Data on India play a prominent role in the international debates on poverty and inequality. This is for two reasons. First, India is important because of its size, and any changes in poverty and inequality in India have large implications for global poverty and inequality.3 Secondly, in terms of data availability, India is recognized among developing countries as a country that has a long and established tradition of collecting countrywide data by means of scientifically designed and systematic household sample surveys. National organizations regularly collect and report on survey data on household consumption, employment and assets. Nevertheless, one major gap in terms of data in India is in respect of survey data on household incomes.
It is thus important to get a measure of true income inequality in India, both to understand the nature of growth of the Indian economy and because estimates of inequality in India critically affect the global view of inequality.
In this paper, we use data from household surveys of eight villages in four States of India, conducted in 2006 and 2007, to illustrate levels and patterns of income inequality. The survey questionnaire was designed specifically to estimate incomes of rural households. Our village data do not constitute a representative sample. Nevertheless, the patterns of income distribution in these villages do raise questions for the study of income distribution in India. Specifically, we question the characterization of India as a country of low income inequality.
Sources of Data on Incomes in India
In the global databases on income distribution, such as the WIDER World Income Inequality Database (WIID), data on distribution for India refer, with rare exceptions, to household or per capita expenditure. In WIID, there is information on one income variable, that is, gross income, for two years, 1968 and 1975. The data come from the All India Household Survey of Incomes, Savings and Consumer Expenditure conducted by the National Council of Applied Economic Research (NCAER).
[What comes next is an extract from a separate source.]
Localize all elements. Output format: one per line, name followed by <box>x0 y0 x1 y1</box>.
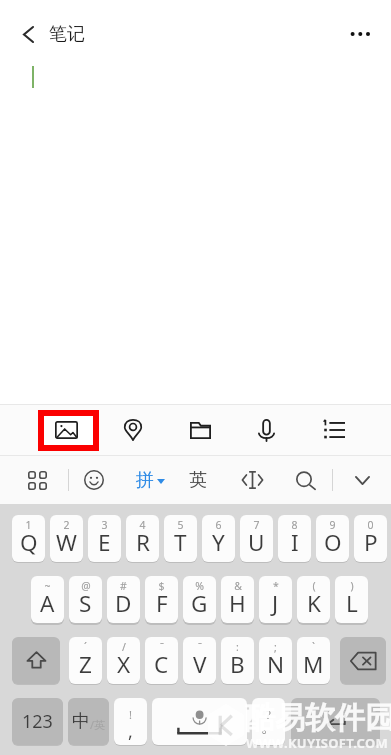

The National Sample Survey Organization (NSSO) conducted a pilot survey on household incomes but did not obtain satisfactory outcomes, and has never collected income data on a regular basis.4
The only recent large-scale surveys that report estimates of household incomes are from the National Council for Applied Economic Research (NCAER). The NCAER conducted national surveys in 1993 and 2004–05. The purpose of these surveys was to collect data on human development in India. Since data from these two surveys are now being used to discuss income distribution in India, it is important to assess the quality of these surveys with respect to their data on household incomes. In our assessment, the NCAER surveys do not provide an accurate estimate of household incomes.5
It is clear from the questionnaire used in the NCAER 1993 survey that data on household incomes were not collected in a systematic or comprehensive manner. Further, by imputing crop incomes on the basis of land operated, sources of variation in incomes across households other than from size of holding have been eliminated. Such data may be used to represent an average but cannot capture variation across households.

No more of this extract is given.